National Assessment Reveals Education Disparities in Georgia

It has been heartening, in a strange way, to read all the worried coverage about the dreadful scores on the latest edition of the so-called Nation’s Report Card. Although many educrats were at pains to gloss over this evidence of learning loss, some commentators who typically echo their excuses were unwilling to parrot them this time.

If we’re to reverse these losses, acknowledging that they even happened is step one.
But what’s interesting in Georgia’s case is how clearly some important policy differences within the state were reflected in the scores.

First, some background. The National Assessment of Educational Progress, commonly called the NAEP, is a set of federally mandated tests that allow for comparisons of student achievement across all 50 states. In recent years, Atlanta Public Schools and 25 other urban school districts have participated separately to give policymakers a snapshot of how student achievement in these areas compares to a statewide average.

This is where things get interesting in the most recent assessment, taken last spring.
2022 was the first time the NAEP’s benchmark tests for fourth- and eighth-grade students in math and reading were given since 2019. That’s why the new results are getting so much attention: They are our first, best, nationwide look at how the pandemic and related school closures affected learning. (State tests, which have also been administered since the pandemic, often show an inflated level of achievement compared to the NAEP that is sometimes called the “honesty gap.”)

Statewide, the news in Georgia wasn’t as bad as some had feared. Although scores fell across all four tests (math and reading for both fourth and eighth grade), only the 8-point drop in eighth-grade math was considered statistically significant.
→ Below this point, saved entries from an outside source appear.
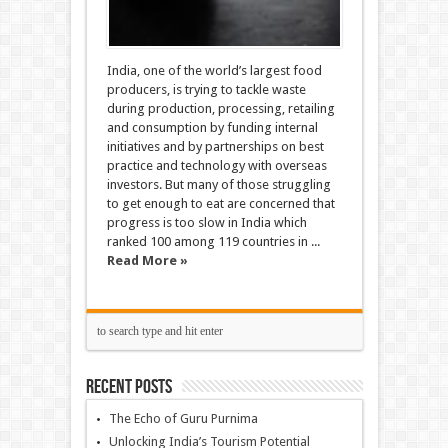
India, one of the world’s largest food
producers, is trying to tackle waste
during production, processing, retailing
and consumption by funding internal
initiatives and by partnerships on best
practice and technology with overseas
investors. But many of those struggling
to get enough to eat are concerned that
progress is too slow in India which
ranked 100 among 119 countries in ...
Read More »
Recent Posts
The Echo of Guru Purnima
Unlocking India’s Tourism Potential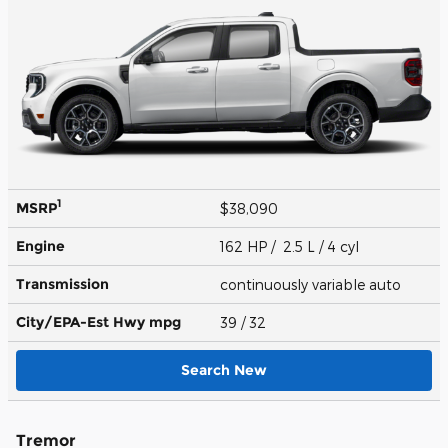
1
MSRP
$38,090
Engine
162 HP / 2.5 L / 4 cyl
Transmission
continuously variable auto
City/EPA-Est Hwy
mpg
39
/ 32
Search New
Tremor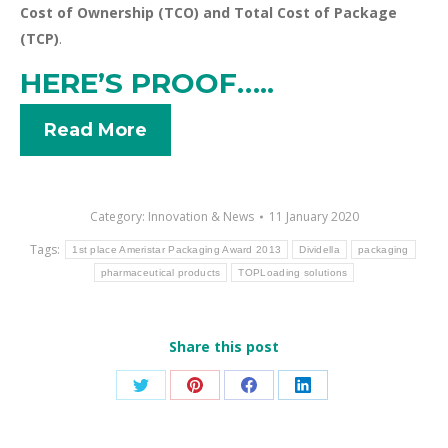
Cost of Ownership (TCO) and Total Cost of Package
(TCP)
.
HERE’S PROOF…..
Read More
Category:
Innovation & News
11 January 2020
Tags:
1st place Ameristar Packaging Award 2013
Dividella
packaging
pharmaceutical products
TOPLoading solutions
Share this post
Share
Share
Share
Share
on
on
on
on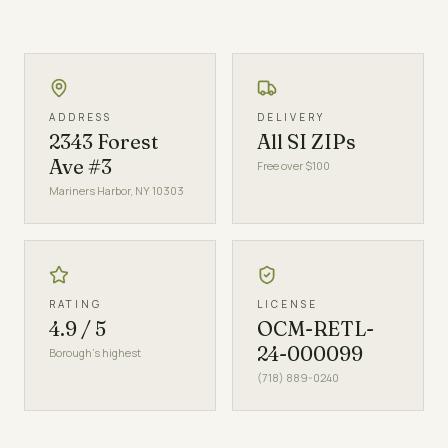
ADDRESS
DELIVERY
2343 Forest
All SI ZIPs
Ave #3
Free over $100
Mariners Harbor, NY 10303
RATING
LICENSE
4.9 / 5
OCM-RETL-
24-000099
Borough's highest
(718) 889-0240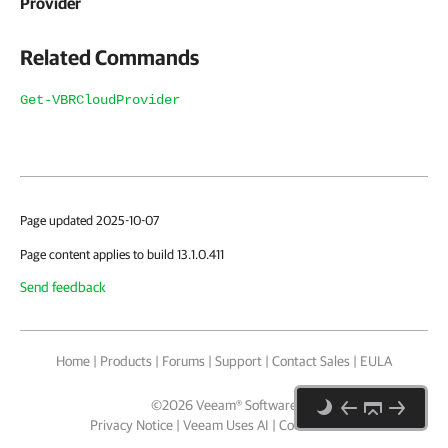
Provider
Related Commands
Get-VBRCloudProvider
Page updated 2025-10-07
Page content applies to build 13.1.0.411
Send feedback
Home
|
Products
|
Forums
|
Support
|
Contact Sales
|
EULA
©
2026
Veeam® Software
Privacy Notice
|
Veeam Uses AI
|
Cookie Notice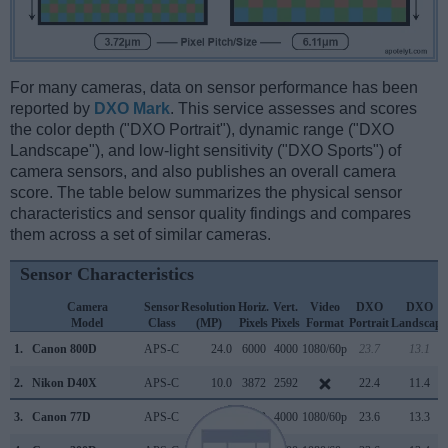
For many cameras, data on sensor performance has been
reported by
DXO Mark
. This service assesses and scores
the color depth ("DXO Portrait"), dynamic range ("DXO
Landscape"), and low-light sensitivity ("DXO Sports") of
camera sensors, and also publishes an overall camera
score. The table below summarizes the physical sensor
characteristics and sensor quality findings and compares
them across a set of similar cameras.
Sensor Characteristics
Camera
Sensor
Resolution
Horiz.
Vert.
Video
DXO
DXO
Model
Class
(MP)
Pixels
Pixels
Format
Portrait
Landscape
1.
Canon 800D
APS-C
24.0
6000
4000
1080/60p
23.7
13.1
2.
Nikon D40X
APS-C
10.0
3872
2592
22.4
11.4
3.
Canon 77D
APS-C
24.0
6000
4000
1080/60p
23.6
13.3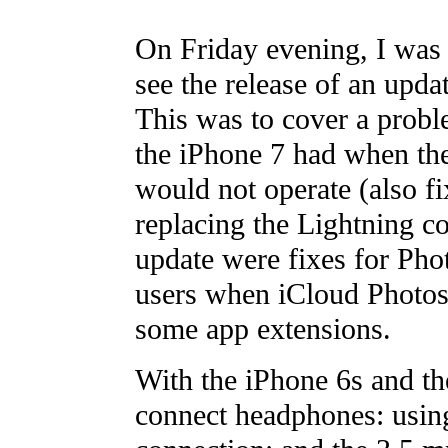
On Friday evening, I was s
see the release of an upda
This was to cover a probl
the iPhone 7 had when the
would not operate (also f
replacing the Lightning c
update were fixes for Pho
users when iCloud Photos 
some app extensions.
With the iPhone 6s and th
connect headphones: using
Now, that little factoid – which is what our state’s educational establishment chose to highlight – obscures a more basic, stubborn fact: Student achievement in Georgia remains far too low.
Only about a third of Georgia fourth-graders were considered “proficient” at either math or reading. Among eighth-graders, only a third were proficient at reading – and just 1 in 4 at math. Worse, between 25% and 40% of these students couldn’t even meet the “basic” threshold, defined as “partial mastery” of fundamental skills and knowledge.

Clearly, we have a lot more work to do. It’s just that other states regressed even more sharply.
We can likely attribute much of our fell-less-behind “achievement,” if that’s the right word, to the fact that many of our schools reopened for in-person learning sooner than their counterparts in other states. The data research firm Burbio reported that for the 2020-21 school year – the first one to begin during the pandemic – Georgia had the 13th highest average rate of in-person learning in the nation. Many Georgia schools offered in-person learning from day one.

You know where that didn’t happen? Atlanta.

Atlanta Public Schools didn’t even offer in-person classes until late January 2021 for the youngest students, and mid-February 2021 for middle and high school students. Even then, many students chose to continue learning virtually for weeks or even months longer.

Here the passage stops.